Like many Washington wines, the “Columbia Valley” indication only tells part of the story: Columbia Valley covers a huge swath of Central
Washington, within which are a wide array of smaller AVAs (appellations).

Oregon

Willamette Valley

Oregon’s Willamette Valley has become an elite winegrowing zone in record time. Pioneering vintner David Lett, of The Eyrie Vineyard, planted the first Pinot Noir in the region in 1965, soon to be followed by a cadre of forward-thinking growers who (correctly) saw their wines as America’s answer to French
Burgundies. Today, the Willamette
Valley is indeed compared favorably to Burgundy, Pinot Noir’s spiritual home. And while Pinot Noir accounts for 64% of Oregon’s vineyard plantings, there are cool-climate whites that must not be missed.

California

Santa Barbara

Among the unique features of Santa Barbara County appellations like Ballard Canyon (a sub-zone of the Santa Ynez Valley AVA), is that it has a cool, Pacific-influenced climate juxtaposed with the intense luminosity of a southerly
latitude (the 34th parallel).
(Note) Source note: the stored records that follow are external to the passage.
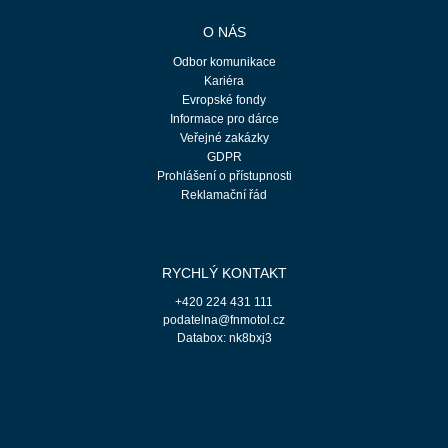
O NÁS
Odbor komunikace
Kariéra
Evropské fondy
Informace pro dárce
Veřejné zakázky
GDPR
Prohlášení o přístupnosti
Reklamační řád
RYCHLÝ KONTAKT
+420 224 431 111
podatelna@fnmotol.cz
Databox: nk8bxj3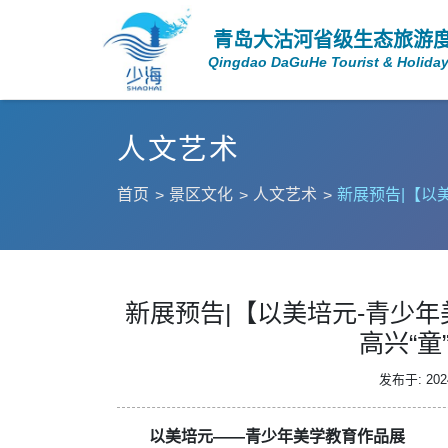
青岛大沽河省级生态旅游
Qingdao DaGuHe Tourist & Holiday
人文艺术
首页
景区文化
人文艺术
新展预告|【以
新展预告|【以美培元-青少
高兴“童
发布于: 2024
以美培元——青少年美学教育作品展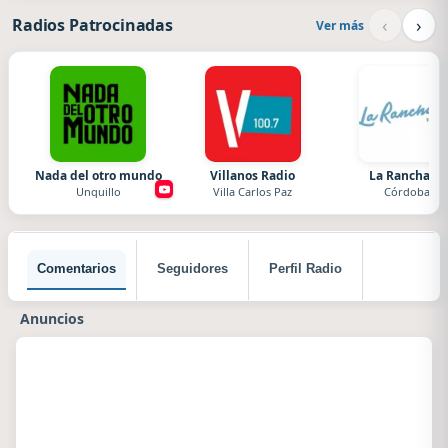
‹
›
Radios Patrocinadas
Ver más
Nada del otro mundo
Villanos Radio
La Ranchada
Unquillo
Villa Carlos Paz
Córdoba
Comentarios
Seguidores
Perfil Radio
Anuncios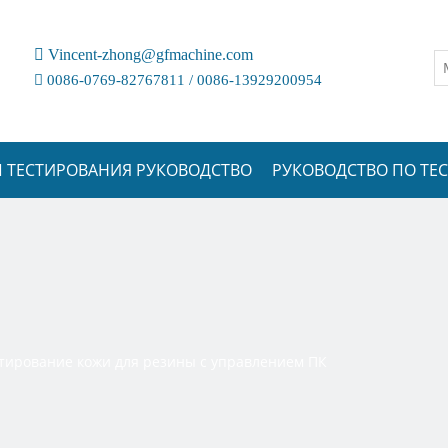

Vincent-zhong@gfmachine.com

0086-0769-82767811 / 0086-13929200954
 ТЕСТИРОВАНИЯ РУКОВОДСТВО
РУКОВОДСТВО ПО Т
тирование кожи для резины с управлением ПК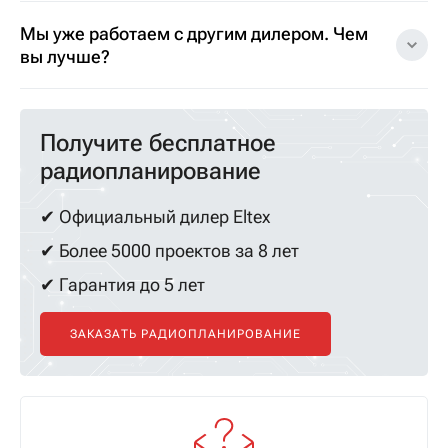
Мы уже работаем с другим дилером. Чем
вы лучше?
Получите бесплатное
радиопланирование
✔ Официальный дилер Eltex
✔ Более 5000 проектов за 8 лет
✔ Гарантия до 5 лет
ЗАКАЗАТЬ РАДИОПЛАНИРОВАНИЕ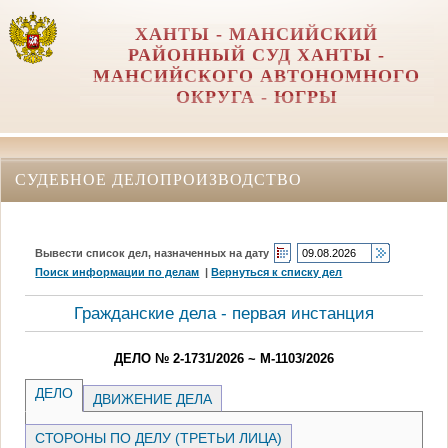
ХАНТЫ - МАНСИЙСКИЙ
РАЙОННЫЙ СУД ХАНТЫ -
МАНСИЙСКОГО АВТОНОМНОГО
ОКРУГА - ЮГРЫ
СУДЕБНОЕ ДЕЛОПРОИЗВОДСТВО
Вывести список дел, назначенных на дату
Поиск информации по делам
|
Вернуться к списку дел
Гражданские дела - первая инстанция
ДЕЛО № 2-1731/2026 ~ М-1103/2026
ДЕЛО
ДВИЖЕНИЕ ДЕЛА
СТОРОНЫ ПО ДЕЛУ (ТРЕТЬИ ЛИЦА)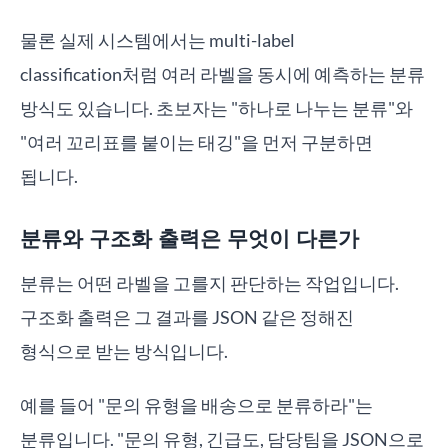
물론 실제 시스템에서는 multi-label
classification처럼 여러 라벨을 동시에 예측하는 분류
방식도 있습니다. 초보자는 "하나로 나누는 분류"와
"여러 꼬리표를 붙이는 태깅"을 먼저 구분하면
됩니다.
분류와 구조화 출력은 무엇이 다른가
분류는 어떤 라벨을 고를지 판단하는 작업입니다.
구조화 출력은 그 결과를 JSON 같은 정해진
형식으로 받는 방식입니다.
예를 들어 "문의 유형을 배송으로 분류하라"는
분류입니다. "문의 유형, 긴급도, 담당팀을 JSON으로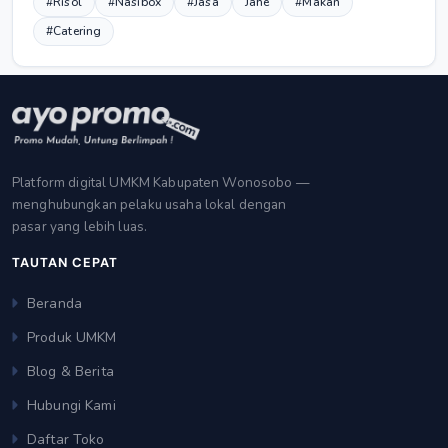
#Risol
#Nasibox
#Jasa
Jahe
#Makan
#Catering
Platform digital UMKM Kabupaten Wonosobo —
menghubungkan pelaku usaha lokal dengan
pasar yang lebih luas.
TAUTAN CEPAT
Beranda
Produk UMKM
Blog & Berita
Hubungi Kami
Daftar Toko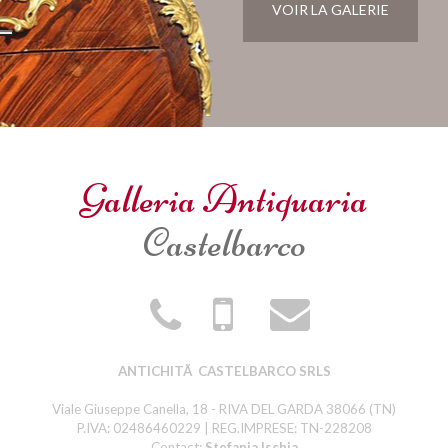
VOIR LA GALERIE
Galleria Antiquaria
Castelbarco
ANTICHITÃ CASTELBARCO SRLS
Viale Giuseppe Canella, 18 - RIVA DEL GARDA 38066 (TN)
P.IVA: 02486460229 | REG.IMPRESE: TN-228208
Contact:
Stefania Ischia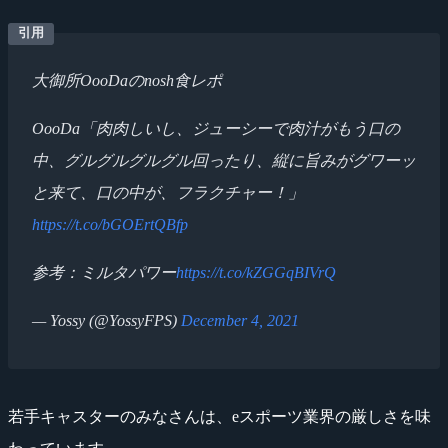
大御所OooDaのnosh食レポ
OooDa「肉肉しいし、ジューシーで肉汁がもう口の
中、グルグルグルグル回ったり、縦に旨みがグワーッ
と来て、口の中が、フラクチャー！」
https://t.co/bGOErtQBfp
参考：ミルタパワー
https://t.co/kZGGqBIVrQ
— Yossy (@YossyFPS)
December 4, 2021
若手キャスターのみなさんは、eスポーツ業界の厳しさを味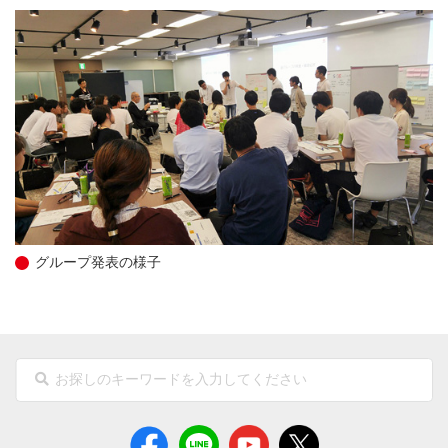
グループ発表の様子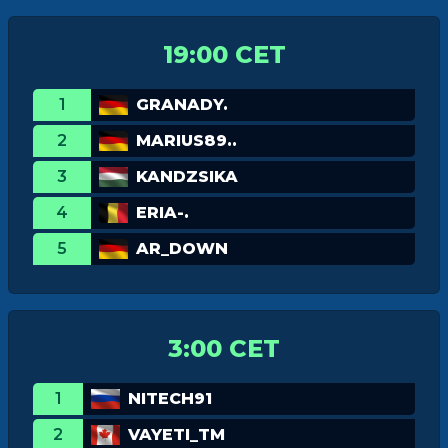
19:00 CET
1
GRANADY.
2
MARIUS89..
3
KANDZSIKA
4
ERIA-.
5
AR_DOWN
3:00 CET
1
NITECH91
2
VAYETI_TM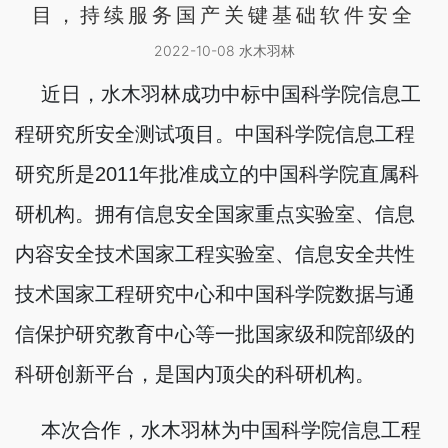
目，持续服务国产关键基础软件安全
2022-10-08 水木羽林
近日，水木羽林成功中标中国科学院信息工
程研究所安全测试项目。中国科学院信息工程
研究所是2011年批准成立的中国科学院直属科
研机构。拥有信息安全国家重点实验室、信息
内容安全技术国家工程实验室、信息安全共性
技术国家工程研究中心和中国科学院数据与通
信保护研究教育中心等一批国家级和院部级的
科研创新平台，是国内顶尖的科研机构。
本次合作，水木羽林为中国科学院信息工程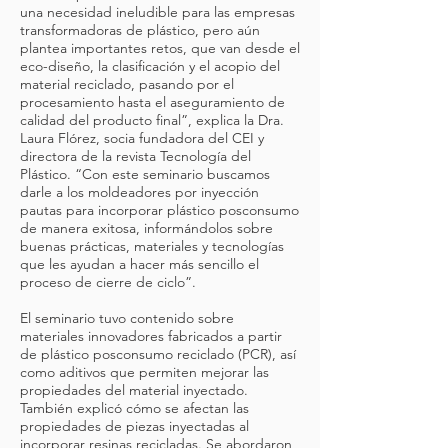
una necesidad ineludible para las empresas
transformadoras de plástico, pero aún
plantea importantes retos, que van desde el
eco-diseño, la clasificación y el acopio del
material reciclado, pasando por el
procesamiento hasta el aseguramiento de
calidad del producto final”, explica la Dra.
Laura Flórez, socia fundadora del CEI y
directora de la revista Tecnología del
Plástico. “Con este seminario buscamos
darle a los moldeadores por inyección
pautas para incorporar plástico posconsumo
de manera exitosa, informándolos sobre
buenas prácticas, materiales y tecnologías
que les ayudan a hacer más sencillo el
proceso de cierre de ciclo”.
El seminario tuvo contenido sobre
materiales innovadores fabricados a partir
de plástico posconsumo reciclado (PCR), así
como aditivos que permiten mejorar las
propiedades del material inyectado.
También explicó cómo se afectan las
propiedades de piezas inyectadas al
incorporar resinas recicladas. Se abordaron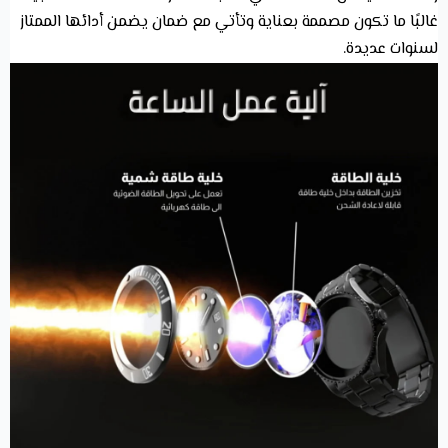
غالبًا ما تكون مصممة بعناية وتأتي مع ضمان يضمن أدائها الممتاز
لسنوات عديدة.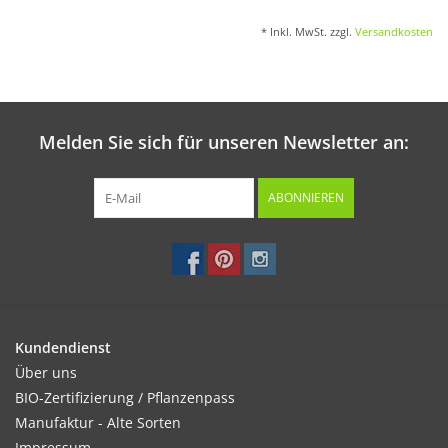
* Inkl. MwSt. zzgl.
Versandkosten
Melden Sie sich für unseren Newsletter an:
ABONNIEREN
Kundendienst
Über uns
BIO-Zertifizierung / Pflanzenpass
Manufaktur - Alte Sorten
Impressum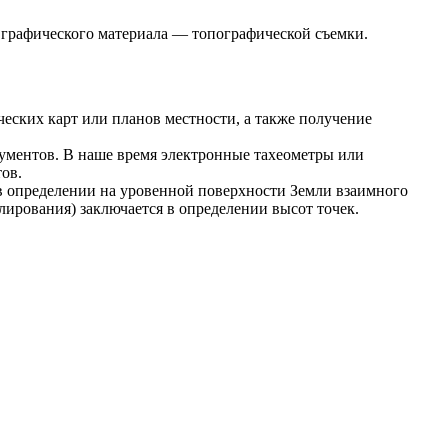
о графического материала — топографической съемки.
еских карт или планов местности, а также получение
ументов. В наше время электронные тахеометры или
ов.
в определении на уровенной поверхности Земли взаимного
ирования) заключается в определении высот точек.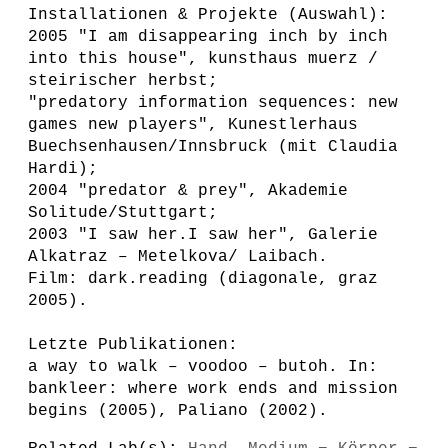
Installationen & Projekte (Auswahl):
2005 "I am disappearing inch by inch
into this house", kunsthaus muerz /
steirischer herbst;
"predatory information sequences: new
games new players", Kunestlerhaus
Buechsenhausen/Innsbruck (mit Claudia
Hardi);
2004 "predator & prey", Akademie
Solitude/Stuttgart;
2003 "I saw her.I saw her", Galerie
Alkatraz – Metelkova/ Laibach.
Film: dark.reading (diagonale, graz
2005).
Letzte Publikationen:
a way to walk – voodoo – butoh. In:
bankleer: where work ends and mission
begins (2005), Paliano (2002).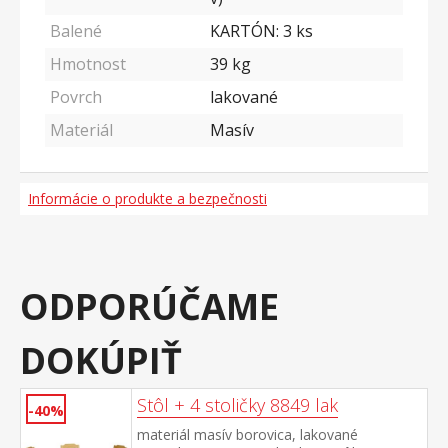
Balené
KARTÓN: 3 ks
Hmotnost
39
kg
Povrch
lakované
Materiál
Masív
Informácie o produkte a bezpečnosti
ODPORÚČAME
DOKÚPIŤ
Stôl + 4 stoličky 8849 lak
-40%
materiál masív borovica, lakované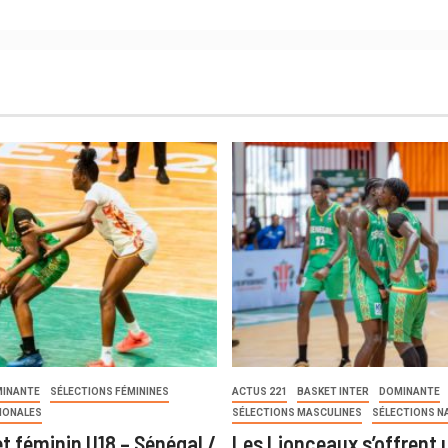
INANTE
SÉLECTIONS FÉMININES
ACTUS 221
BASKET INTER
DOMINANTE
IONALES
SÉLECTIONS MASCULINES
SÉLECTIONS N
t féminin U18 – Sénégal /
Les Lionceaux s’offrent u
Ballard Canyon has a more north-south orientation compared to most Santa Barbara AVAs, with soils of sandy
clay/loam and limestone.

California

Paso Robles

Situated at an elevation of 1,600 feet, it is rooted in soils of sandy loam and falls within the Highlands District of the Paso Robles AVA.

New York

North Fork

Wine growers and producers on Long Island’s North Fork have traditionally compared their terroir to that of Bordeaux and have focused on French varieties such as Cabernet Franc and Merlot.